We greeted this with silence, with hopes the man might leave us alone, so we might go back to those riveting jokes we tell each other that nobody else understands—I’m gonna rewrite that poem in spondees, hahahaha, or what would free indirect speech even look like in first person, lol.
But this particular party crasher, a salesman by trade, regrouped, grinned again, and said:
“Well, what about hobbies?” he said. “What do you guys do for fun?”
Another awkward silence at the table.
“Uh,” we said. “Read and write?”
“Oh for Pete’s Sake,” the man said, and went off in search of a livelier crowd.
Most writers don’t have a lot of hobbies. We have engaging distractions or occasional obsessions that feed our work, but no real hobbies. Sometimes, when small-talking strangers ask me about my hobbies, I lie.

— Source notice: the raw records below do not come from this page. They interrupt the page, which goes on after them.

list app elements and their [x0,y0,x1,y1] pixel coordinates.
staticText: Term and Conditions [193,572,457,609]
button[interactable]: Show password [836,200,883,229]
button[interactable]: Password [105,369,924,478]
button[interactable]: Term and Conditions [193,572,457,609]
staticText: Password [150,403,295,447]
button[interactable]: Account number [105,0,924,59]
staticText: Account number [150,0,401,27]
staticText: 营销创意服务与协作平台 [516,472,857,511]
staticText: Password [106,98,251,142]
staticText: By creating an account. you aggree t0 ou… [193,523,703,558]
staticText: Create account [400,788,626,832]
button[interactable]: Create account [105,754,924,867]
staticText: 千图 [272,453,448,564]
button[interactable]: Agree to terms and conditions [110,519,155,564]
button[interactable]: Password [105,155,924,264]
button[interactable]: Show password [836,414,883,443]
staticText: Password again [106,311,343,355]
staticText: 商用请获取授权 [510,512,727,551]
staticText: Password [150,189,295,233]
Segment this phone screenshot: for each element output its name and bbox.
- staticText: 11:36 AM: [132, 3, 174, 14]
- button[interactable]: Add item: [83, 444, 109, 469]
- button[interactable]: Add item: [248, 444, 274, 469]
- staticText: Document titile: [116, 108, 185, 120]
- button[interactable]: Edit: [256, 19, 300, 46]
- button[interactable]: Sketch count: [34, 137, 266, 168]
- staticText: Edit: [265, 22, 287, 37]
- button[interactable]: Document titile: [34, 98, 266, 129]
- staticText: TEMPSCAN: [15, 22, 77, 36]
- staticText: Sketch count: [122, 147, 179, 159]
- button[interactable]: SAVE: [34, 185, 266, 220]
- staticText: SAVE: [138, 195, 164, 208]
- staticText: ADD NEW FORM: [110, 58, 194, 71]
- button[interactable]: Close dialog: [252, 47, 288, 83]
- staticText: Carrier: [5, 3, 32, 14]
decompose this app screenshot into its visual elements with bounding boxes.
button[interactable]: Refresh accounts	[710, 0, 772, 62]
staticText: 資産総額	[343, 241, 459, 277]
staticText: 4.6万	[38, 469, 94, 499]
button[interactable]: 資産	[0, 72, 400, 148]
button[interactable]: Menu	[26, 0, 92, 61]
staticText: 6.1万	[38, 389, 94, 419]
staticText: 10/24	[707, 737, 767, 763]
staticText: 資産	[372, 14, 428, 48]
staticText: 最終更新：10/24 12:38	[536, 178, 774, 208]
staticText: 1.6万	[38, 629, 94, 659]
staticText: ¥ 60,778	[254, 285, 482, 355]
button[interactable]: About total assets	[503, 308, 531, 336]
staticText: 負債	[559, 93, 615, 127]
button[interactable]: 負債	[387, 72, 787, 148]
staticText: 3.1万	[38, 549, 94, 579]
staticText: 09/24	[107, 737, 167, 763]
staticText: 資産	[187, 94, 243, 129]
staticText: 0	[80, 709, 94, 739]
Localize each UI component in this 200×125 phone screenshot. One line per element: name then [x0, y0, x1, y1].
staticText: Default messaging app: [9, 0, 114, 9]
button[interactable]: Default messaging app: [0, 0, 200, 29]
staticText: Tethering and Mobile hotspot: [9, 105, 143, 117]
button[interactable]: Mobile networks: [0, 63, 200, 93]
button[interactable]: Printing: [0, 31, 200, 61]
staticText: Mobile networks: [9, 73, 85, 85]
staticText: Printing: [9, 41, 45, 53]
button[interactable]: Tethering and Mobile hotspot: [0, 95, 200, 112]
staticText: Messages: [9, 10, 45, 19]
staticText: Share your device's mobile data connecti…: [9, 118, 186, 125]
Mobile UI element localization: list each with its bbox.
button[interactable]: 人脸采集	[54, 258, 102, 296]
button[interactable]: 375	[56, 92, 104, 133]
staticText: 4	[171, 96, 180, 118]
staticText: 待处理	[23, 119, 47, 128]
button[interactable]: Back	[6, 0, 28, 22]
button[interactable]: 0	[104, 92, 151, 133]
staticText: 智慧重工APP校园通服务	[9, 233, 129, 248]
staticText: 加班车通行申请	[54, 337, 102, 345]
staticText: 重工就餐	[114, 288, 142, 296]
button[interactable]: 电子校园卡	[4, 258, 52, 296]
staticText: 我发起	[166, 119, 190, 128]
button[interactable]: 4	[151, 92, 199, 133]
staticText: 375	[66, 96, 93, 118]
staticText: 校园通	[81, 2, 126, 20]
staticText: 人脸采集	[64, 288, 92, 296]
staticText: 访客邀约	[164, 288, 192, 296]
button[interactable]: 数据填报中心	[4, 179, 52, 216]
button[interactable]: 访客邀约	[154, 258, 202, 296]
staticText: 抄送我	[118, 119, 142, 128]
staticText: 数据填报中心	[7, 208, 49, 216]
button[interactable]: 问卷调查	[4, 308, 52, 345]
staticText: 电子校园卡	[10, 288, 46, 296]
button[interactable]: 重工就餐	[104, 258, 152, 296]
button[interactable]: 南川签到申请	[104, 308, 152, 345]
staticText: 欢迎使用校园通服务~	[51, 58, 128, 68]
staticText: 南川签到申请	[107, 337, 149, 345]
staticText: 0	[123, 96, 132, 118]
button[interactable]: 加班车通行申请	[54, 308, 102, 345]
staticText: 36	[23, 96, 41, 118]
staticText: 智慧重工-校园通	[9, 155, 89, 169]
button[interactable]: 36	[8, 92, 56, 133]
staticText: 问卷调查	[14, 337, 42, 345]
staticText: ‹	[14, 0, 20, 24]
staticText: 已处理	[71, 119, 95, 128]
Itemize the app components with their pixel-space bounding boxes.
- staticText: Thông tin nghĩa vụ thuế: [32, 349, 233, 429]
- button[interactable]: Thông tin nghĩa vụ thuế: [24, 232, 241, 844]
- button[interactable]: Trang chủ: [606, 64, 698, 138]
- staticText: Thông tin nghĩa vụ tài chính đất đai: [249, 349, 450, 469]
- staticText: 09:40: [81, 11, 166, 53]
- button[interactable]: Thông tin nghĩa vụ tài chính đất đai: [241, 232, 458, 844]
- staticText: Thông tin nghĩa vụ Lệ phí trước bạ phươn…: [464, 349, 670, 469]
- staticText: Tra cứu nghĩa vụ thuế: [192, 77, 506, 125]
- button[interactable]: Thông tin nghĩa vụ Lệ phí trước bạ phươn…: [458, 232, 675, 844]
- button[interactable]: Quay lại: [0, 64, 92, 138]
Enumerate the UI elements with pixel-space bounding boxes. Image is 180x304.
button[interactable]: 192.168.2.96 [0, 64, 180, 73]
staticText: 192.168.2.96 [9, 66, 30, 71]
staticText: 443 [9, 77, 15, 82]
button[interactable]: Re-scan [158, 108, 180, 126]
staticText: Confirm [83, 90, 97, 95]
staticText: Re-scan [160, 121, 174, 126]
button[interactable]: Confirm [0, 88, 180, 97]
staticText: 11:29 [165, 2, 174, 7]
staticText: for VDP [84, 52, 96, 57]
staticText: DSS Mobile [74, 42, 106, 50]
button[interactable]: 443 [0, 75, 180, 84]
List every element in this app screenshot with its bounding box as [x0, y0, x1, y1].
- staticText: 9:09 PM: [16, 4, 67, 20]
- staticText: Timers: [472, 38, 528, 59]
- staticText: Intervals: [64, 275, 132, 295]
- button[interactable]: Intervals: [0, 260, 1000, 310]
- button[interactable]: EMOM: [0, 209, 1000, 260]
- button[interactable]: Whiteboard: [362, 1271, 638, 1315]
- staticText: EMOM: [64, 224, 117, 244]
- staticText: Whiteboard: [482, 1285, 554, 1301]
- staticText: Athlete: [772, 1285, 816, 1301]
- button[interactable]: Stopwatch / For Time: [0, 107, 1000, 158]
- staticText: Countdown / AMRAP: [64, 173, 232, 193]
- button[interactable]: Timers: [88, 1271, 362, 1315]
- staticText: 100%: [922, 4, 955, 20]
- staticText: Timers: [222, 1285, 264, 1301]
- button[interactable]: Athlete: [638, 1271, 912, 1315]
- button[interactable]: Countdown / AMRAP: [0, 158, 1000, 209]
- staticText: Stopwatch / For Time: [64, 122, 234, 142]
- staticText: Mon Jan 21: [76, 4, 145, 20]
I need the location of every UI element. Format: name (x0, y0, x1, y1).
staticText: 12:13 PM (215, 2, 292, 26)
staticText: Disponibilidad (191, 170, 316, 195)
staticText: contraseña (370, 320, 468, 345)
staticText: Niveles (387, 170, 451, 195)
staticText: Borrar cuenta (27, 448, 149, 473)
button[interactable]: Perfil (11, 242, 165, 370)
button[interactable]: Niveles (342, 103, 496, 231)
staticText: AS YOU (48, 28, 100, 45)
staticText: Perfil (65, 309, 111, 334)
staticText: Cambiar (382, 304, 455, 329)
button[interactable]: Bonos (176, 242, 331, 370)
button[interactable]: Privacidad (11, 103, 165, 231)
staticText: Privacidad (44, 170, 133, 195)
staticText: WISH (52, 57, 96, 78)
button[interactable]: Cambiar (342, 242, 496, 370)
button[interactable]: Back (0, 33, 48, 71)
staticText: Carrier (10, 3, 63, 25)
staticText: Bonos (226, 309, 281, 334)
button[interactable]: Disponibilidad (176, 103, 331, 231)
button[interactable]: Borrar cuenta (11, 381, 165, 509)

I like hiking, I say, though I don’t admit I mainly like hiking because I enjoy walking around thinking about whatever it is I’m trying to write. I do like dancing, though in truth I only like to dance when I’m surrounded by other writers.
You get the idea.
In the weeks ahead, some well-meaning people will tell you that now that you have an MFA, they can’t wait for you to win the Pulitzer or land on the bestseller list.
These are things people usually say because they love you and think you are capable of anything.
But it is a curious question that people seem to ask emerging writers of all ages when they leave a writing program.
“What’s next?”
If someone you know comes back from a golf weekend in Lake Tahoe, you don’t ask them, upon their return, if they’re joining the PGA next week. When a friend returns from Cancun and shows you vacation photos, you don’t ask her if she plans to become a professional parasailer.
We just understand that these people spend time and resources and energy doing something they love, without expectation.
But artists who invest in themselves as artists are almost always asked, “What’s next? What will you do with that?”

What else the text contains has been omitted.